Indian billionaire businessman

Aloke Lohia (born 27 November 1958) is an Indian billionaire businessman, and the founder and CEO of Indorama Ventures.

==Early and personal life==

Lohia was educated at Delhi University, where he received a bachelor of commerce degree.

==Career==

From 1979 to 1987, Lohia was the finance director of P.T. Indorama Synthetics, Indonesia.

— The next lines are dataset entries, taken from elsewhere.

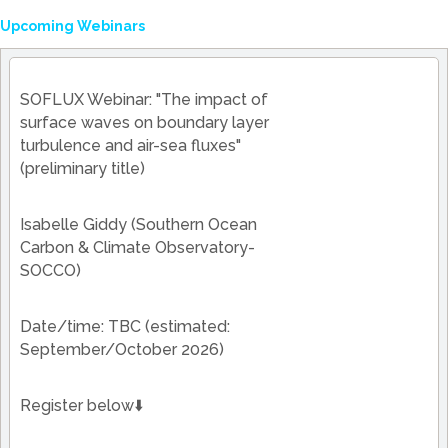
Upcoming Webinars
SOFLUX Webinar: "The impact of
surface waves on boundary layer
turbulence and air-sea fluxes"
(preliminary title)
Isabelle Giddy (Southern Ocean
Carbon & Climate Observatory-
SOCCO)
Date/time: TBC (estimated:
September/October 2026)
Register below⬇️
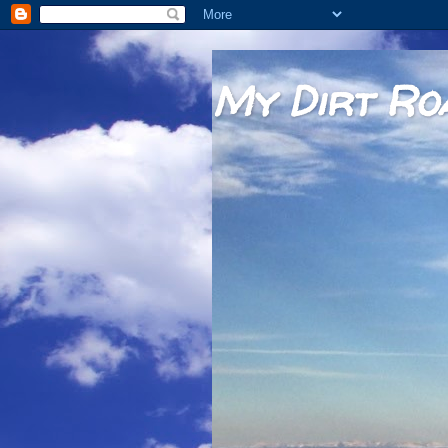
My Dirt Ro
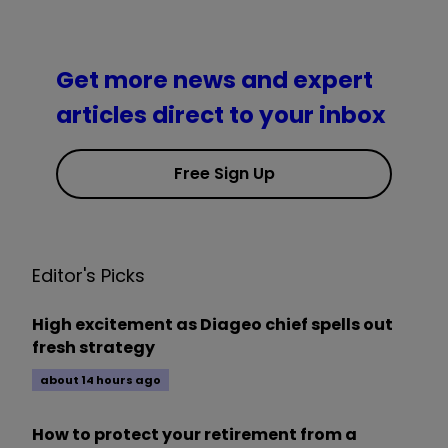
Get more news and expert
articles direct to your inbox
Free Sign Up
Editor's Picks
High excitement as Diageo chief spells out
fresh strategy
about 14 hours ago
How to protect your retirement from a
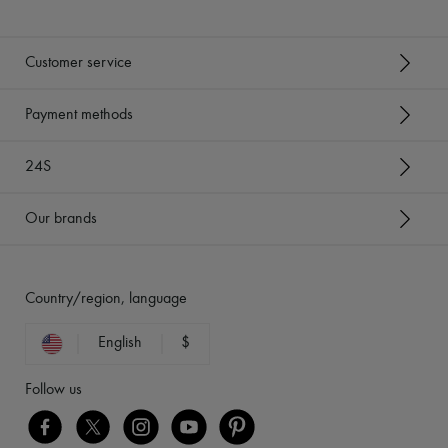
Customer service
Payment methods
24S
Our brands
Country/region, language
English
$
Follow us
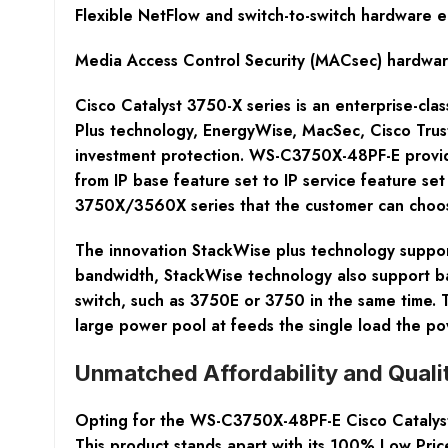
Flexible NetFlow and switch-to-switch hardware e
Media Access Control Security (MACsec) hardwar
Cisco Catalyst 3750-X series is an enterprise-cla
Plus technology, EnergyWise, MacSec, Cisco TrustS
investment protection. WS-C3750X-48PF-E provide
from IP base feature set to IP service feature se
3750X/3560X series that the customer can choo
The innovation StackWise plus technology support
bandwidth, StackWise technology also support ba
switch, such as 3750E or 3750 in the same time.
large power pool at feeds the single load the p
Unmatched Affordability and Quali
Opting for the WS-C3750X-48PF-E Cisco Catalyst 
This product stands apart with its 100% Low Price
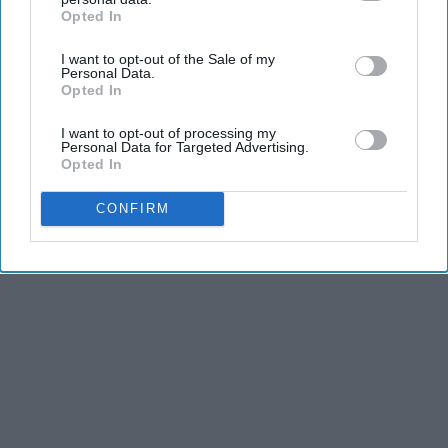
The Hospital
Opted In
IAB’s list of downstream participants. This information may
also be disclosed by us to third parties on the
IAB’s List of
The Play Arena
I want to opt-out of the Sale of my
Downstream Participants
that may further disclose it to other
Personal Data.
third parties.
Opted In
THIS ARTICLE HAS NOT BEEN REVIEWED BY ODYSSEY HQ AND SOLELY
I want to opt-out of processing my
REFLECTS THE IDEAS AND OPINIONS OF THE CREATOR.
Personal Data for Targeted Advertising.
Opted In
CONFIRM
Advertisement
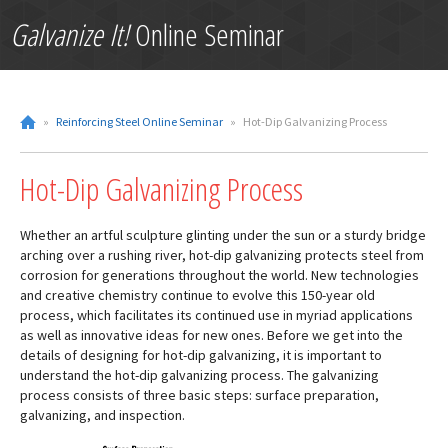
Galvanize It!
Online Seminar
»
Reinforcing Steel Online Seminar
»
Hot-Dip Galvanizing Process
Hot-Dip Galvanizing Process
Whether an artful sculpture glinting under the sun or a sturdy bridge
arching over a rushing river, hot-dip galvanizing protects steel from
corrosion for generations throughout the world. New technologies
and creative chemistry continue to evolve this 150-year old
process, which facilitates its continued use in myriad applications
as well as innovative ideas for new ones. Before we get into the
details of designing for hot-dip galvanizing, it is important to
understand the hot-dip galvanizing process. The galvanizing
process consists of three basic steps: surface preparation,
galvanizing, and inspection.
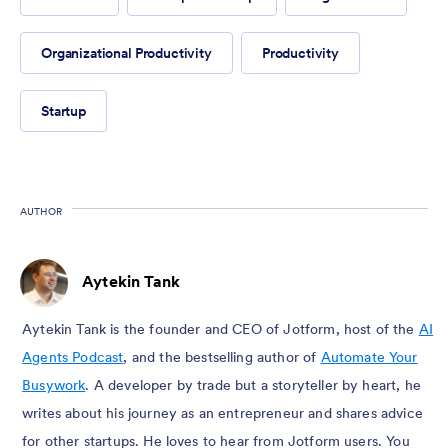
Organizational Productivity
Productivity
Startup
AUTHOR
Aytekin Tank
Aytekin Tank is the founder and CEO of Jotform, host of the
AI
Agents Podcast
, and the bestselling author of
Automate Your
Busywork
. A developer by trade but a storyteller by heart, he
writes about his journey as an entrepreneur and shares advice
for other startups. He loves to hear from Jotform users. You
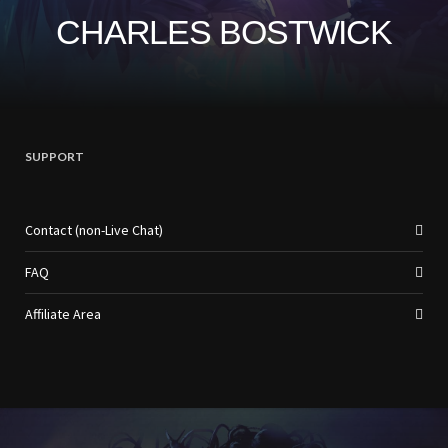
CHARLES BOSTWICK
SUPPORT
Contact (non-Live Chat)
FAQ
Affiliate Area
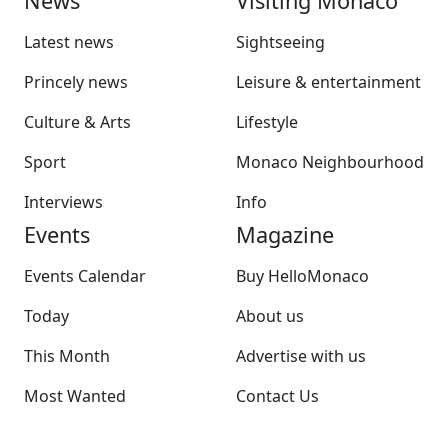
News
Visiting Monaco
Latest news
Sightseeing
Princely news
Leisure & entertainment
Culture & Arts
Lifestyle
Sport
Monaco Neighbourhood
Interviews
Info
Events
Magazine
Events Calendar
Buy HelloMonaco
Today
About us
This Month
Advertise with us
Most Wanted
Contact Us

In 1988, he moved to Thailand, where he founded Indorama Chemicals (now known as Aurus Specialty Company Limited) to turn corncobs into furfural alcohol, supported financially by the German Investment Corporation.

Lohia started Thailand's first wool business under the name Indorama Holdings in 1994 before starting Thailand's first PET (Polyethylene Terephthalate) business, Indorama Polymers, in 1995.

In February 2010, Lohia delisted Indorama Polymers and simultaneously listed its parent company Indorama Ventures on the Stock Exchange of Thailand. Indorama Ventures' revenue was approximately $7.5 billion at the end of 2014.

As of May 2021, his net worth was estimated at US$2.6 billion.

==Recognition==
In 2011–2014, Lohia was included in the Top 40 Power Players by ICIS (Independent Chemical Information Service), the world's largest petrochemical market information provider.